═════ INPUT MATERIAL
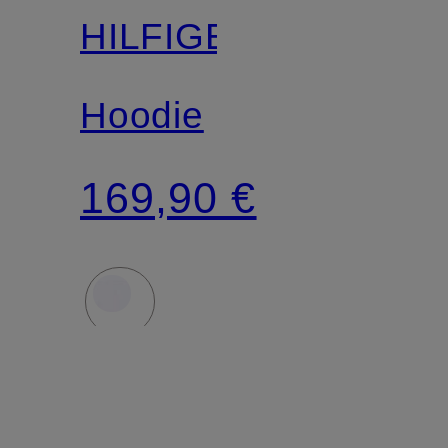
HILFIGER
Hoodie
169,90 €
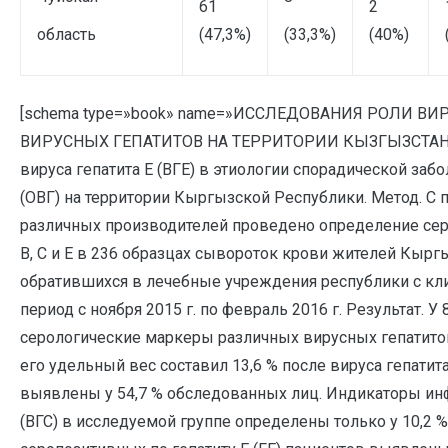
61
2
область
(47,3%)
(33,3%)
(40%)
[schema type=»book» name=»ИССЛЕДОВАНИЯ РОЛИ ВИ
ВИРУСНЫХ ГЕПАТИТОВ НА ТЕРРИТОРИИ КЫЗГЫЗСТАНА» d
вируса гепатита Е (ВГЕ) в этиологии спорадической з
(ОВГ) на территории Кыргызской Республики. Метод. 
различных производителей проведено определение сер
В, С и Е в 236 образцах сывороток крови жителей Кырг
обратившихся в лечебные учреждения республики с кл
период с ноября 2015 г. по февраль 2016 г. Результат.
серологические маркеры различных вирусных гепатитов
его удельный вес составил 13,6 % после вируса гепатит
выявлены у 54,7 % обследованных лиц. Индикаторы инф
(ВГС) в исследуемой группе определены только у 10,2 %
══════════
#### TASK STATEMENT:
Word for word and without pictures, please write out only the lines from the start of the entries through the line containing "В, С и Е в 236", both included.

#### ANSWER TO THIS TASK:
HILFIGER
Hoodie
169,90 €
61
2
область
(47,3%)
(33,3%)
(40%)
[schema type=»book» name=»ИССЛЕДОВАНИЯ РОЛИ ВИ
ВИРУСНЫХ ГЕПАТИТОВ НА ТЕРРИТОРИИ КЫЗГЫЗСТАНА» d
вируса гепатита Е (ВГЕ) в этиологии спорадической з
(ОВГ) на территории Кыргызской Республики. Метод. 
различных производителей проведено определение сер
В, С и Е в 236 образцах сывороток крови жителей Кырг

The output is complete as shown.